Review: Soft in the Head

Nathan Silver captures the young-adult experience, particularly the agony of first sexual pangs, in films that deftly mix beguilement and repulsion.

Soft in the Head

Nathan Silver captures the young-adult experience, particularly the agony of first sexual pangs, in films that deftly mix beguilement and repulsion. The magic of his first film, Exit Elena, hinged on Kia Davis’s eponymous character, a budding live-in nurse who moves in with a dysfunctional family to take care of an ailing matriarch. The acute oddness of close cohabitation with strangers, and Elena’s considerable poise, made the film compulsive to watch, not the least because Silver kept his characters’ emotional tantrums and peculiarities under the wraps, thriving on taut, neurotic scenarios, but without resorting to caricature.

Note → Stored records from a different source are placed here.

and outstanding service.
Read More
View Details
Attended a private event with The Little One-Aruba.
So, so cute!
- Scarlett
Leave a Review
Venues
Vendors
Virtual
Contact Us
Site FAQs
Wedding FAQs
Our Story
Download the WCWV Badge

The same aesthetic applies to Soft in the Head, except this time the filmmaker pushes it further. In the film, a young urbanite, Natalia (Sheila Etxeberría), is an explosive mix of bracing honesty and off-putting, at times crass brazenness. Kicked out by her jealous boyfriend, she ends up at a halfway home, run by a frail, prohibitively polite bachelor, Ed (Maury Kane). At the sight of Natalia, Ed’s male protégés’ ids flare, as in a scene where a volatile megalomaniac, David (Theodore Bouloukos), passionately caresses and sniffs her hair. Natalia is the single female among the sexually deprived men, except for one dinner when her stricken friend, Hannah (Melanie J. Scheiner), deigns to join in at the table. The complexity of this grotesque vignette—Hannah’s judgmental, middle-class gaze as she sits at the communal table, Natalia’s passionate yet somewhat prurient interest in the men—is one example of Silver’s psychological depth, where realism nearly implodes the more immediate exigencies of plot.

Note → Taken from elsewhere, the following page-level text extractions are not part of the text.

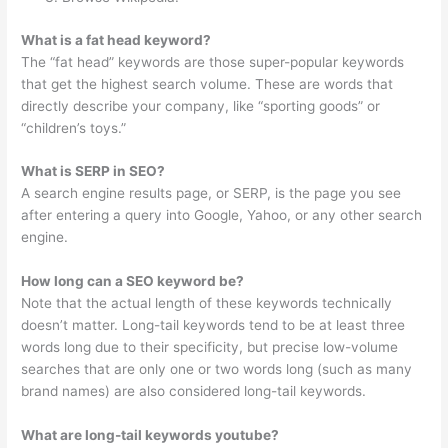
What is a fat head keyword?
The “fat head” keywords are those super-popular keywords
that get the highest search volume. These are words that
directly describe your company, like “sporting goods” or
“children’s toys.”
What is SERP in SEO?
A search engine results page, or SERP, is the page you see
after entering a query into Google, Yahoo, or any other search
engine.
How long can a SEO keyword be?
Note that the actual length of these keywords technically
doesn’t matter. Long-tail keywords tend to be at least three
words long due to their specificity, but precise low-volume
searches that are only one or two words long (such as many
brand names) are also considered long-tail keywords.
What are long-tail keywords youtube?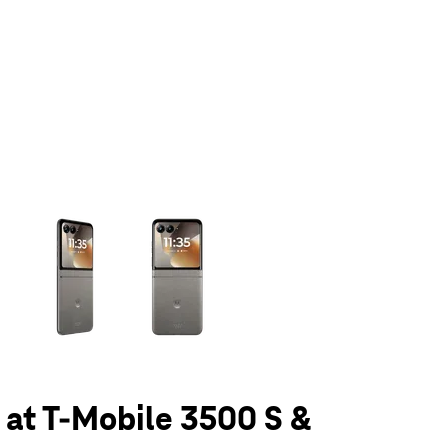
olumn of small thumbnails. Selecting a thumbnail will change the main 
6 at T-Mobile 3500 S &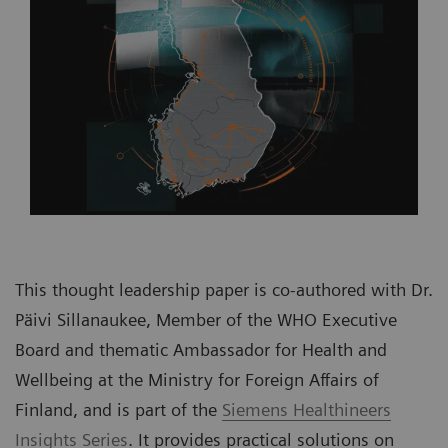
This thought leadership paper is co-authored with Dr.
Päivi Sillanaukee, Member of the WHO Executive
Board and thematic Ambassador for Health and
Wellbeing at the Ministry for Foreign Affairs of
Finland, and is part of the
Siemens Healthineers
Insights Series
. It provides practical solutions on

Soft in the Head eschews anything as predictable as featuring an unwarranted assault on a young, provocative girl. Instead, it keeps telegraphing the discomforts of courtship, and the achy, at times violent emotions that accompany desire. Hannah’s younger brother, Nathan (Carl Kranz), who’s said to be mildly autistic, though his condition may be rather extreme social awkwardness and hypersensitivity, becomes smitten with Natalia. He tries to please her, first by offering to fix her broken necklace, and then by stealing one from his mother to replace it. The often drunk, scantily clad Natalia goes along with their game of courtship, letting Nathan play Romeo, but only so far: In a decisive scene, as Nathan’s conservative Jewish family sits down to a prayer, Natalia emerges from Nathan’s bedroom where she’s been told to hide, disheveled, hung-over, and wild-eyed, hugging a bag of potato chips, and driving the parents to utter bewilderment.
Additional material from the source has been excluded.